Prisma Health has started a center to pair research with treatment of drug and alcohol addiction.

The Addiction Medicine Center will be based in Greenville.

“The toll of opioid addiction on South Carolina and the entire nation gives historic urgency to our work in this area,” Dr. Alain Litwin, the center’s executive director, said in a news release.

He said the center will join forces with Clemson University and the University of South Carolina School of Medicine Greenville to develop new ways to care for patients, based on what physicians are seeing and through innovative research.

Litwin is also vice chair for academics and research at the Greenville medical school and is a professor with the Clemson University School of Health Research.

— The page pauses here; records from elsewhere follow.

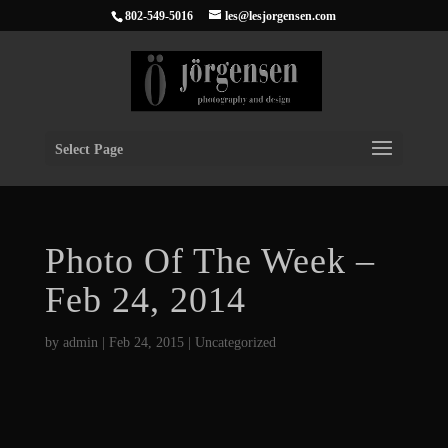
802-549-5016
les@lesjorgensen.com
Select Page
Photo Of The Week –
Feb 24, 2014
by
admin
|
Feb 24, 2015
|
Uncategorized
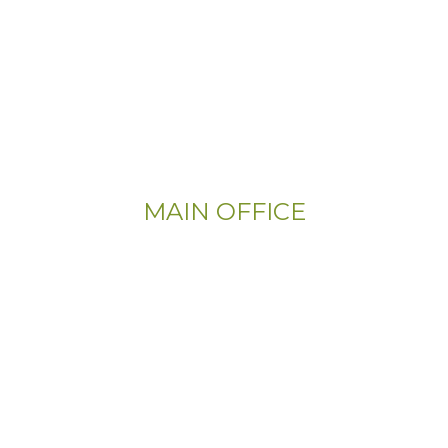
MAIN OFFICE
Email:
Info@CityFloorSupply.com
Phone:
(800) 737-1786
Address:
555 East Church Rd
King of Prussia, PA 19406-0448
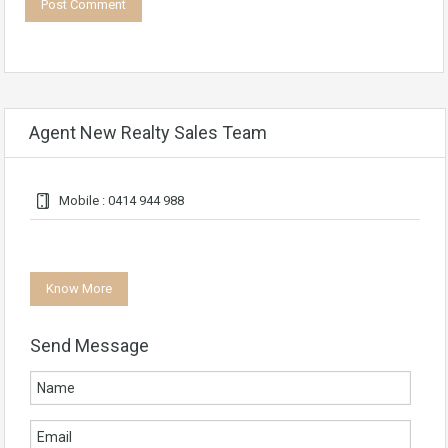
Agent New Realty Sales Team
Mobile : 0414 944 988
Know More
Send Message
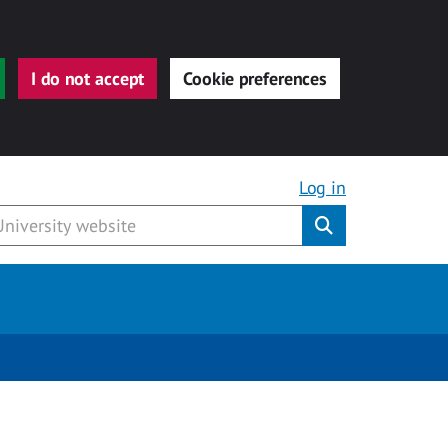
I do not accept
Cookie preferences
Log in
Submit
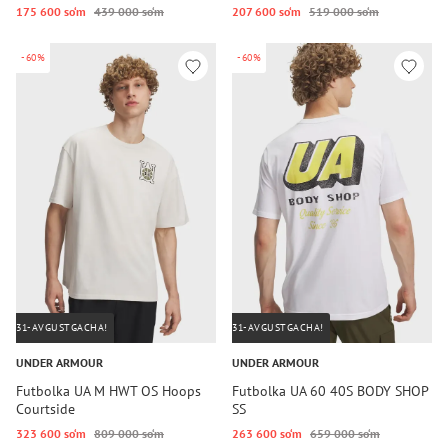
175 600 so‘m
439 000 so‘m
207 600 so‘m
519 000 so‘m
-60%
-60%
31-AVGUSTGACHA!
31-AVGUSTGACHA!
UNDER ARMOUR
UNDER ARMOUR
Futbolka UA M HWT OS Hoops
Futbolka UA 60 40S BODY SHOP
Courtside
SS
323 600 so‘m
809 000 so‘m
263 600 so‘m
659 000 so‘m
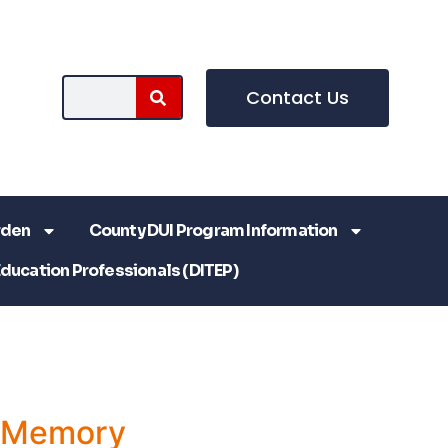
Contact Us
rden
County DUI Program Information
Education Professionals (DITEP)
a Memory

“One of the Addiction Medicine Center’s key programs is our outpatient addiction treatment program at Greenville Memorial Hospital, which enrolls patients with opioid use disorder and/or alcohol use disorder,” Claire Stam, director of the Addiction Medicine Center, said in a news release.

Furman University will also be part of the center, as will various emergency departments.

“The Emergency Department, open 24/7/365, is often the first and only healthcare venue for recognition and engagement for people with substance use disorders and/or associated infections,” said Dr. Phillip Moschella, MD, assistant research director for the Department of Emergency Medicine at Prisma Health Greenville Memorial Hospital.

The center will provide education and mentoring, data coordination, prevention and public health, treatment and recovery, research and technology and innovation.

The South Carolina Department of Health and Environmental Control states opioid overdoses have reached epidemic levels in South Carolina and the rest of the nation, especially during the COVID pandemic. Social isolation and depression are considered factors for the increase.

DHEC reports that from 2019 to 2020, overdose deaths due to opioids increased by 59%, from 876 to 1,400.